▸ **Problem description**: Below are entries; repeat exactly, and nothing else, the lines from the one holding "Equipamentos" through the one holding "Frisquet Liffré", inclusive. Leave the pictures out.

======== Provided data

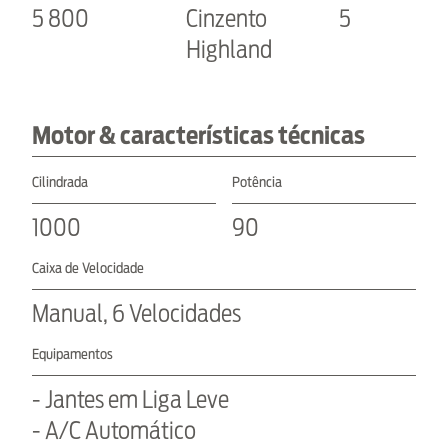
5 800
Cinzento
5
Highland
Motor & características técnicas
Cilindrada
Potência
1000
90
Caixa de Velocidade
Manual, 6 Velocidades
Equipamentos
- Jantes em Liga Leve
- A/C Automático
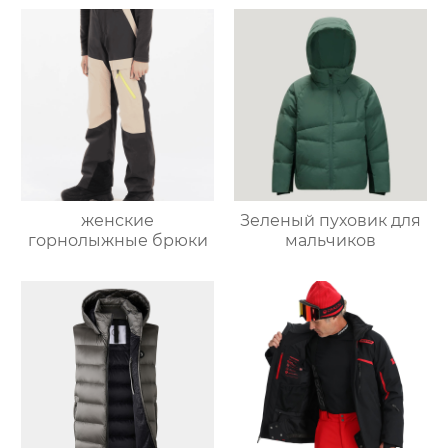
женские
Зеленый пуховик для
горнолыжные брюки
мальчиков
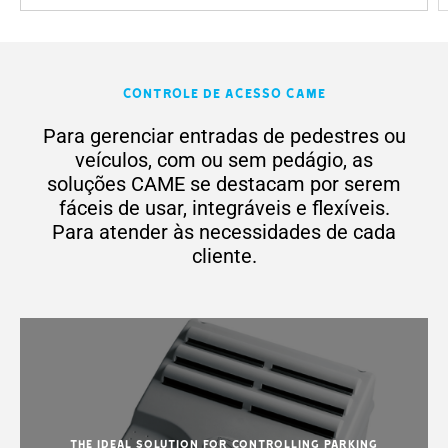
Controle de Acesso CAME
Para gerenciar entradas de pedestres ou
veículos, com ou sem pedágio, as
soluções CAME se destacam por serem
fáceis de usar, integráveis ​​e flexíveis.
Para atender às necessidades de cada
cliente.
The ideal solution for controlling parking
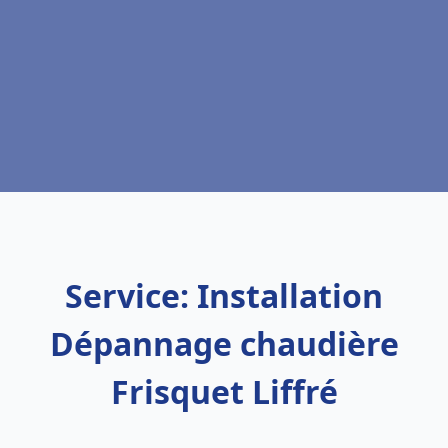
Service: Installation
Dépannage chaudière
Frisquet Liffré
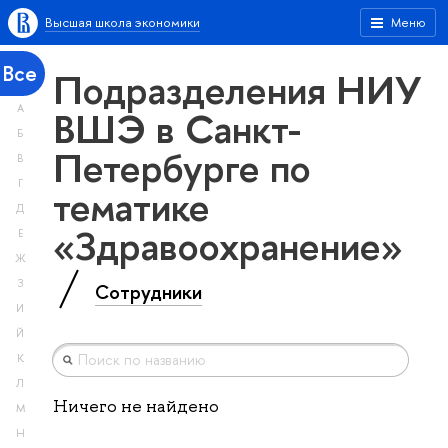
Высшая школа экономики
Меню
Все
Подразделения НИУ
А
ВШЭ в Санкт-
Б
Петербурге по
В
Г
тематике
Д
«Здравоохранение»
Е
Ж
З
Сотрудники
И
Й
К
Л
Ничего не найдено
М
Н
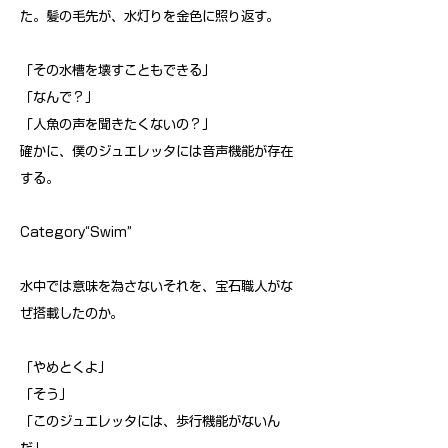
た。髪の毛先が、水灯りを金色に照り返す。
「その水槽を壊すこともできる」
「なんで？」
「人魚の声を聞きたくないの？」
確かに、僕のジュエレッタには音声機能が存在
する。
Category“Swim”
水中では意味を為さないそれを、宝石職人がな
ぜ搭載したのか。
「やめとくよ」
「そう」
「このジュエレッタには、歩行機能がないん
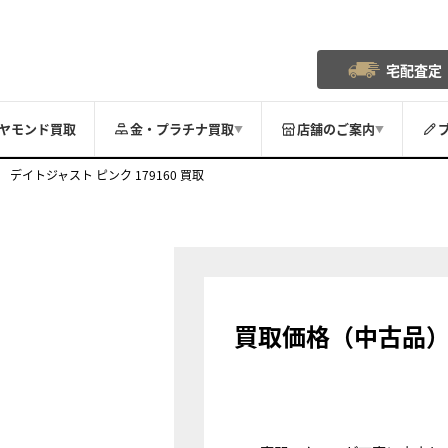
宅配査定
ヤモンド買取
金・プラチナ買取
店舗のご案内
▼
▼
デイトジャスト ピンク 179160 買取
買取価格（中古品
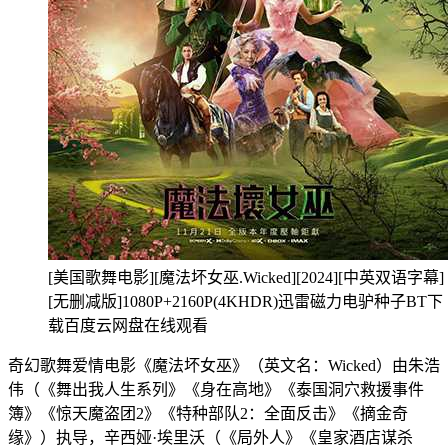
[美国歌舞电影][魔法坏女巫.Wicked][2024][中英双语字幕]
[无删减版]1080P+2160P(4KHDR)迅雷磁力电驴种子BT下
载百度云网盘在线观看
奇幻歌舞爱情电影《魔法坏女巫》（英文名：Wicked）由朱浩
伟（《舞出我人生系列》《身在高地》《泰国洞穴救援事件
簿》《惊天魔盗团2》《特种部队2：全面反击》《摘金奇
缘》）执导，辛西娅·埃里沃（《局外人》《皇家酒店谋杀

================

▸ **Solution to the exercise**:
Equipamentos
- Jantes em Liga Leve
- A/C Automático
женские
Зеленый пуховик для
горнолыжные брюки
мальчиков
Controle de Acesso CAME
Para gerenciar entradas de pedestres ou
veículos, com ou sem pedágio, as
soluções CAME se destacam por serem
fáceis de usar, integráveis ​​e flexíveis.
Para atender às necessidades de cada
cliente.
The ideal solution for controlling parking
Service: Installation
Dépannage chaudière
Frisquet Liffré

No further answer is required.